Bitslicing, An Introduction

Data Orthogonalization for Cryptography

August 15, 2018

Bitslicing (in software) is an implementation strategy enabling fast, constant-time implementations of cryptographic algorithms immune to cache and timing-related side channel attacks.

This post intends to give a brief overview of the general technique, not requiring much of a cryptographic background. It will demonstrate bitslicing a small S-box, talk about multiplexers, LUTs, Boolean functions, and minimal forms.

Part 1: Bitslicing, An Introduction
Part 2: Bitslicing with Karnaugh maps
Part 3: Bitslicing with Quine-McCluskey

What is bitslicing?

Matthew Kwan coined the term about 20 years ago after seeing Eli Biham present his paper A Fast New DES Implementation in Software. He later published Reducing the Gate Count of Bitslice DES showing an even faster DES building on Biham’s ideas.

The basic concept is to express a function in terms of single-bit logical operations – AND, XOR, OR, NOT, etc. – as if you were implementing a logic circuit in hardware. These operations are then carried out for multiple instances of the function in parallel, using bitwise operations on a CPU.

In a bitsliced implementation, instead of having a single variable storing a, say, 8-bit number, you have eight variables (slices). The first storing the left-most bit of the number, the next storing the second bit from the left, and so on. The parallelism is bounded only by the target architecture’s register width.

What’s it good for?

Biham applied bitslicing to DES, a cipher designed to be fast in hardware. It uses eight different S-boxes, that were usually implemented as lookup tables. Table lookups in DES however are rather inefficient, since one has to collect six bits from different words, combine them, and afterwards put each of the four resulting bits in a different word.

Speed

In classical implementations, these bit permutations would be implemented with a combination of shifts and masks. In a bitslice representation though, permuting bits really just means using the “right” variables in the next step; this is mere data routing, which is resolved at compile-time, with no cost at runtime.

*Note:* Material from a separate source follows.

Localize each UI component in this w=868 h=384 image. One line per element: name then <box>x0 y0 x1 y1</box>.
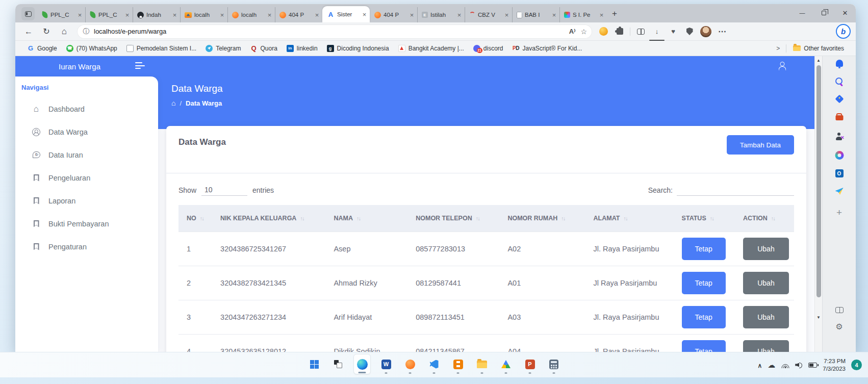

Additionally, the code is extremely linear so that it usually runs well on heavily pipelined modern CPUs. It tends to have a low risk of pipeline stalls, as it’s unlikely to suffer from branch misprediction, and plenty of opportunities for optimal instruction reordering for efficient scheduling of data accesses.

Parallelization

With a register width of n bits, as long as the bitsliced implementation is no more than n times slower to run a single instance of the cipher, you end up with a net gain in throughput. This only applies to workloads that allow for parallelization. CTR and ECB mode always benefit, CBC and CFB mode only when decrypting.

Constant execution time

Constant-time, secret independent computation is all the rage in modern applied cryptography. Bitslicing is interesting because by using only single-bit logical operations the resulting code is immune to cache and timing-related side channel attacks.

Fully Homomorphic Encryption

The last decade brought great advances in the field of Fully Homomorphic Encryption (FHE), i.e. computation on ciphertexts. If you have a secure crypto scheme and an efficient NAND gate you can use bitslicing to compute arbitrary functions of encrypted data.

Bitslicing a small S-box

Let’s work through a small example to see how one could go about converting arbitrary functions into a bunch of Boolean gates.

Imagine a 3-to-2-bit S-box function, a component found in many symmetric encryption algorithms. Naively, this would be represented by a lookup table with eight entries, e.g. SBOX[0b000] = 0b01, SBOX[0b001] = 0b00, etc.

uint8_t SBOX[] = { 1, 0, 3, 1, 2, 2, 3, 0 };

This AES-inspired S-box interprets three input bits as a polynomial in GF(2³) and computes its inverse mod P(x) = x³ + x² + 1, with 0^-1 := 0. The result plus (x² + 1) is converted back into bits and the MSB is dropped.

You can think of the above S-box’s output as being a function of three Boolean variables, where for instance f(0,0,0) = 0b01. Each output bit can be represented by its own Boolean function, i.e. f_L(0,0,0) = 0 and f_R(0,0,0) = 1.

LUTs and Multiplexers

If you’ve dealt with FPGAs before you probably know that these do not actually implement Boolean gates, but allow Boolean algebra by programming Look-Up-Tables (LUTs). We’re going to do the reverse and convert our S-box into trees of multiplexers.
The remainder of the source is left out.